‘Live’ toddler taken to morgue in body bag
Sole survivor in crash at Mecca pilgrimage
A toddler pulled from the wreckage of a car crash that killed five family members was sent to a morgue in a body bag in the belief he was dead.
He survived thanks to his grandfather holding him tightly in his arms
Mohammed Eisa Danial Hayat was the sole survivor of the devastating crash during a pilgrimage to Mecca, Saudi Arabia, on 8th February.
The unconscious toddler underwent a second ordeal when he was zipped into a body bag and transported to a morgue, it was revealed yesterday.
But as he was being put into storage his body began moving and stunned officials rushed him by ambulance to hospital.
The potentially catastrophic mistake was revealed for the first time yesterday as grieving relatives spoke of the accident. They have also launched a campaign lobbying for better regulation of taxis in Saudi Arabia after the tragic events of last February.
Eisa and his family were travelling in a taxi when it hit a bridge and flipped over, killing the driver and the whole of his family.
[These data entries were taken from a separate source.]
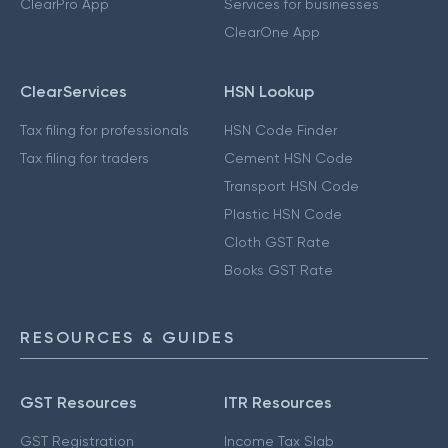
ClearPro App
Services for businesses
ClearOne App
ClearServices
HSN Lookup
Tax filing for professionals
HSN Code Finder
Tax filing for traders
Cement HSN Code
Transport HSN Code
Plastic HSN Code
Cloth GST Rate
Books GST Rate
RESOURCES & GUIDES
GST Resources
ITR Resources
GST Registration
Income Tax Slab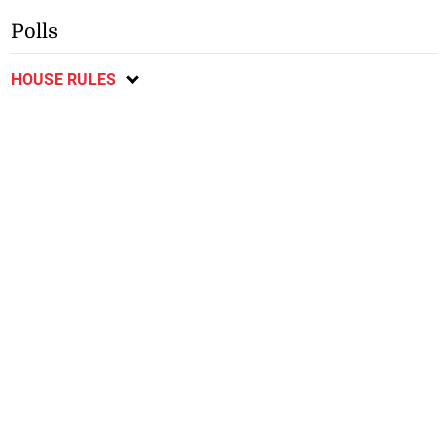
Polls
HOUSE RULES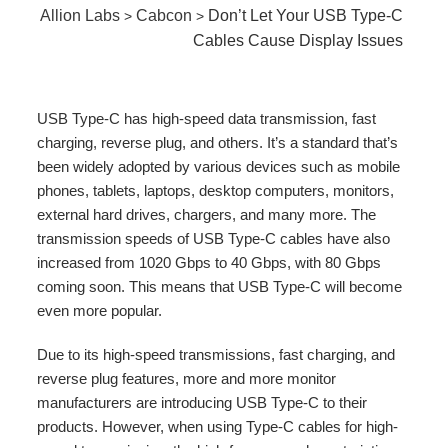
Allion Labs
Cabcon
Don’t Let Your USB Type-C
>
>
Cables Cause Display Issues
USB Type-C has high-speed data transmission, fast
charging, reverse plug, and others. It’s a standard that’s
been widely adopted by various devices such as mobile
phones, tablets, laptops, desktop computers, monitors,
external hard drives, chargers, and many more. The
transmission speeds of USB Type-C cables have also
increased from 1020 Gbps to 40 Gbps, with 80 Gbps
coming soon. This means that USB Type-C will become
even more popular.
Due to its high-speed transmissions, fast charging, and
reverse plug features, more and more monitor
manufacturers are introducing USB Type-C to their
products. However, when using Type-C cables for high-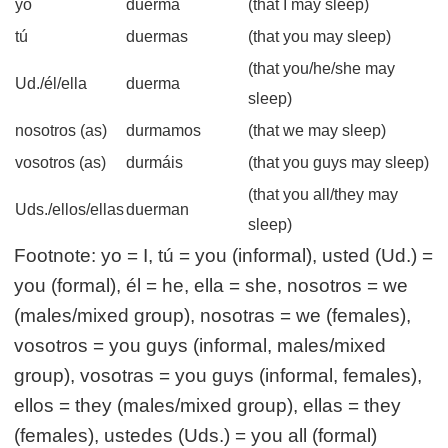
yo
duerma
(that I may sleep)
tú
duermas
(that you may sleep)
(that you/he/she may
Ud./él/ella
duerma
sleep)
nosotros (as)
durmamos
(that we may sleep)
vosotros (as)
durmáis
(that you guys may sleep)
(that you all/they may
Uds./ellos/ellas
duerman
sleep)
Footnote: yo = I, tú = you (informal), usted (Ud.) =
you (formal), él = he, ella = she, nosotros = we
(males/mixed group), nosotras = we (females),
vosotros = you guys (informal, males/mixed
group), vosotras = you guys (informal, females),
ellos = they (males/mixed group), ellas = they
(females), ustedes (Uds.) = you all (formal)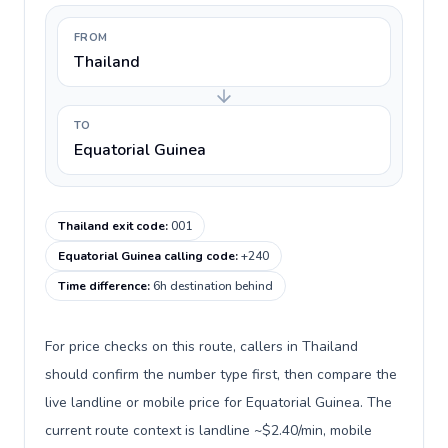
FROM
Thailand
TO
Equatorial Guinea
Thailand exit code
:
001
Equatorial Guinea calling code
:
+240
Time difference
:
6h destination behind
For price checks on this route, callers in Thailand
should confirm the number type first, then compare the
live landline or mobile price for Equatorial Guinea. The
current route context is landline ~$2.40/min, mobile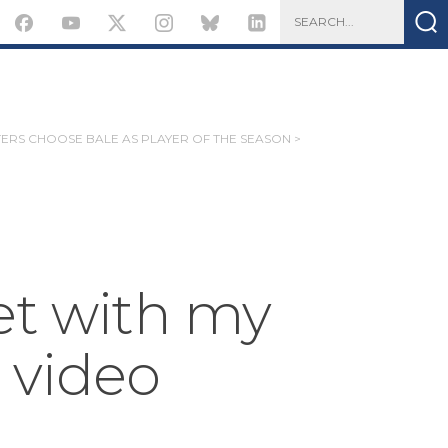
ERS CHOOSE BALE AS PLAYER OF THE SEASON >
et with my
 video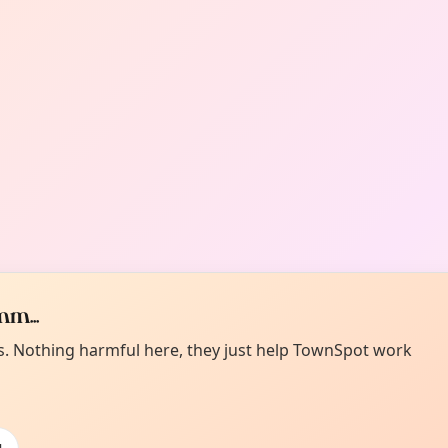
m...
es. Nothing harmful here, they just help TownSpot work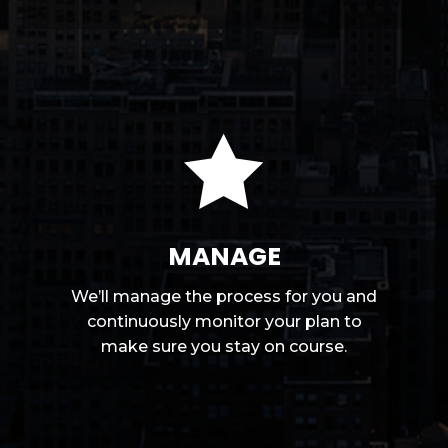

MANAGE
We’ll manage the process for you and
continuously monitor your plan to
make sure you stay on course.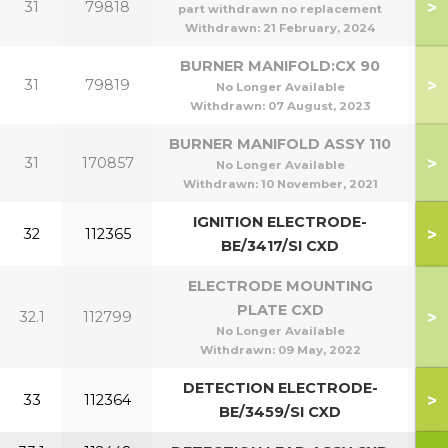
>
31
79818
part withdrawn no replacement
Withdrawn:
21 February, 2024
BURNER MANIFOLD:CX 90
>
31
79819
No Longer Available
Withdrawn:
07 August, 2023
BURNER MANIFOLD ASSY 110
>
31
170857
1
No Longer Available
Withdrawn:
10 November, 2021
IGNITION ELECTRODE-
>
32
112365
BE/3417/SI CXD
ELECTRODE MOUNTING
PLATE CXD
>
32.1
112799
No Longer Available
Withdrawn:
09 May, 2022
DETECTION ELECTRODE-
>
33
112364
BE/3459/SI CXD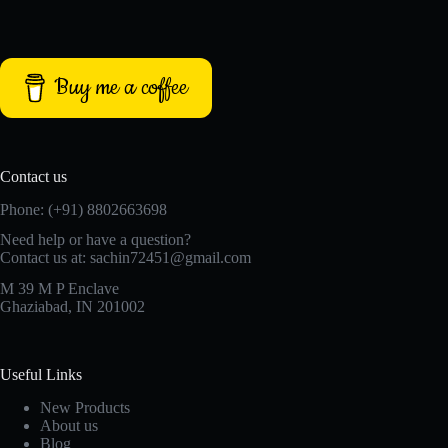
Buy me a coffee
Contact us
Phone: (+91) 8802663698
Need help or have a question?
Contact us at: sachin72451@gmail.com
M 39 M P Enclave
Ghaziabad, IN 201002
Useful Links
New Products
About us
Blog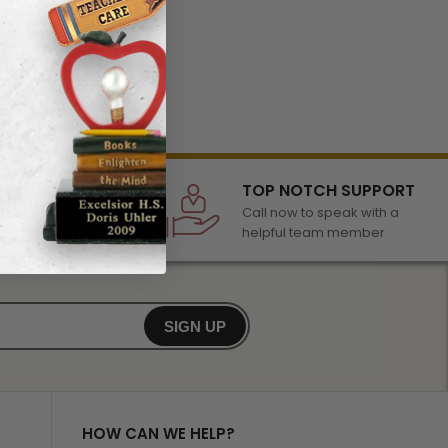
LECTION
TOP NOTCH SUPPORT
 of awards &
Call now to speak with a
r any occasion
helpful team member
SIGN UP
HOW CAN WE HELP?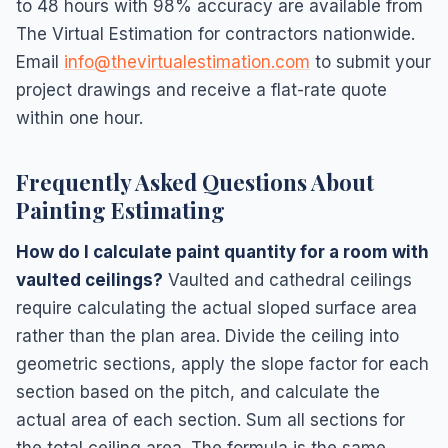
to 48 hours with 98% accuracy are available from
The Virtual Estimation for contractors nationwide.
Email
info@thevirtualestimation.com
to submit your
project drawings and receive a flat-rate quote
within one hour.
Frequently Asked Questions About
Painting Estimating
How do I calculate paint quantity for a room with
vaulted ceilings?
Vaulted and cathedral ceilings
require calculating the actual sloped surface area
rather than the plan area. Divide the ceiling into
geometric sections, apply the slope factor for each
section based on the pitch, and calculate the
actual area of each section. Sum all sections for
the total ceiling area. The formula is the same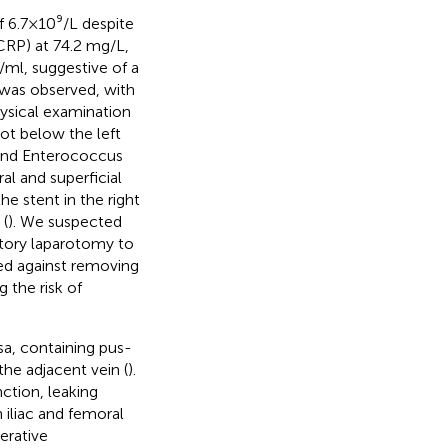
6.7 × 10⁹/L despite
CRP) at 74.2 mg/L,
g/ml, suggestive of a
was observed, with
hysical examination
oot below the left
i and Enterococcus
al and superficial
 stent in the right
 (
). We suspected
ratory laparotomy to
ded against removing
g the risk of
ssa, containing pus-
the adjacent vein (
).
nction, leaking
iliac and femoral
erative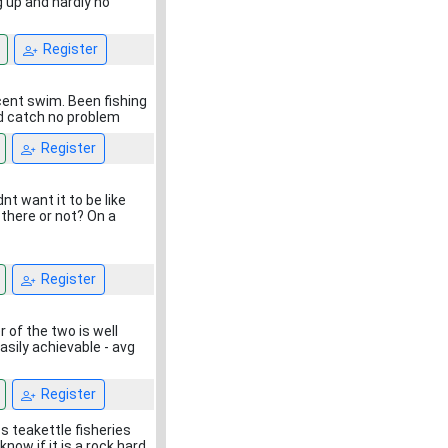
 up and hardly no
Register
ecent swim. Been fishing
ld catch no problem
Register
nt want it to be like
 there or not? On a
Register
 of the two is well
easily achievable - avg
Register
s teakettle fisheries
ow if it is a rock hard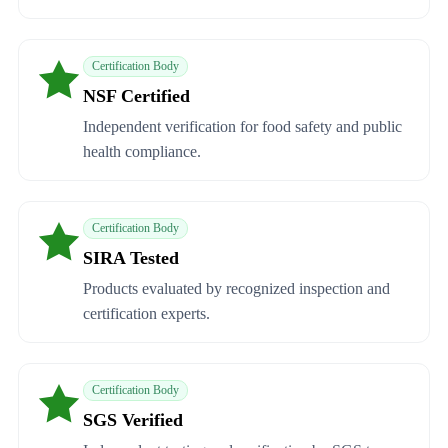
Certification Body
NSF Certified
Independent verification for food safety and public
health compliance.
Certification Body
SIRA Tested
Products evaluated by recognized inspection and
certification experts.
Certification Body
SGS Verified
The driver, understood to have been going too fast at the time, was uninsured and is believed to have fallen asleep at the wheel.
Eisa suffered a dislocated shoulder, broken arm and ribs in the crash but survived thanks to his grandfather holding him tightly in his arms.
His mother Bilques, 30, who was pregnant and due to give birth in eight weeks, died in the accident.
Also killed were his father Mohammed, 33, grandfather Shaukat, 56, grandmother Abida, 47, and his aunt Saira, 29.
The crash happened as the family, from Newport, south Wales, were in the country for Umrah, the Muslim pilgrimage to Mecca.
Officials on the scene in Saudi Arabia were certain nobody had survived and Eisa was taken to the morgue with his family and the driver.
The toddler, who has since turned two, is now back in Wales and being looked after by members of his parents’ extended family.
“They thought ‘oh, the little baby was dead, no-one could’ve survived that.’ So they took him, zipped him up in the bag and took him to the morgue,” Shaukat’s brother, Shazada Hayat, told Wales On Sunday.
“He ended up in the mortuary. As they were putting him in [to storage], he moved around. They grabbed him, put him in an ambulance and rushed him to the Medina Children’s Care Hospital.”
He went on to speak of his family’s efforts to get the law changed in Saudi Arabia to ensure only licensed and insured taxi drivers can operate.